Reproduce the records below exactly as they appear, omitting any pictures they contain.

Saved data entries
[Start of Attachment]

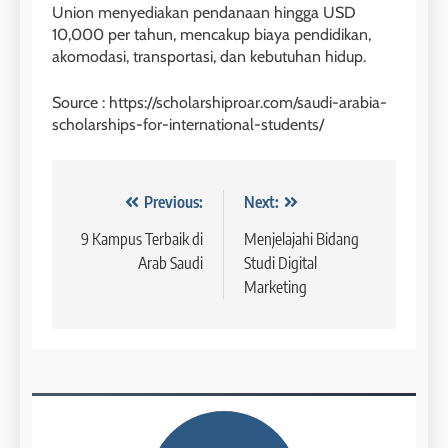
2023
Study IELTS Preparation
Union menyediakan pendanaan hingga USD
10,000 per tahun, mencakup biaya pendidikan,
COURSE PERIODS
LEIDEN INSTITUTE
akomodasi, transportasi, dan kebutuhan hidup.
42
Source : https://scholarshiproar.com/saudi-arabia-
4
scholarships-for-international-students/
Batch V : 1 – 29 Maret 2023
Online IELTS Courses
COURSE PERIODS
LEIDEN INSTITUTE
Navigasi
Previous:
Next:
43
pos
9 Kampus Terbaik di
Menjelajahi Bidang
5
Batch IV : 15 Februari – 14
Arab Saudi
Studi Digital
Maret 2023
Study IELTS Practice
Marketing
COURSE PERIODS
LEIDEN INSTITUTE
1
6
Batch XV: 30 July – 27 August
2026
Study IELTS Preparation
COURSE PERIODS
LEIDEN INSTITUTE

[End of Attachment]

-- Solved exercise --
2023
Study IELTS Preparation
Union menyediakan pendanaan hingga USD
10,000 per tahun, mencakup biaya pendidikan,
COURSE PERIODS
LEIDEN INSTITUTE
akomodasi, transportasi, dan kebutuhan hidup.
42
Source : https://scholarshiproar.com/saudi-arabia-
4
scholarships-for-international-students/
Batch V : 1 – 29 Maret 2023
Online IELTS Courses
COURSE PERIODS
LEIDEN INSTITUTE
Navigasi
Previous:
Next:
43
pos
9 Kampus Terbaik di
Menjelajahi Bidang
5
Batch IV : 15 Februari – 14
Arab Saudi
Studi Digital
Maret 2023
Study IELTS Practice
Marketing
COURSE PERIODS
LEIDEN INSTITUTE
1
6
Batch XV: 30 July – 27 August
2026
Study IELTS Preparation
COURSE PERIODS
LEIDEN INSTITUTE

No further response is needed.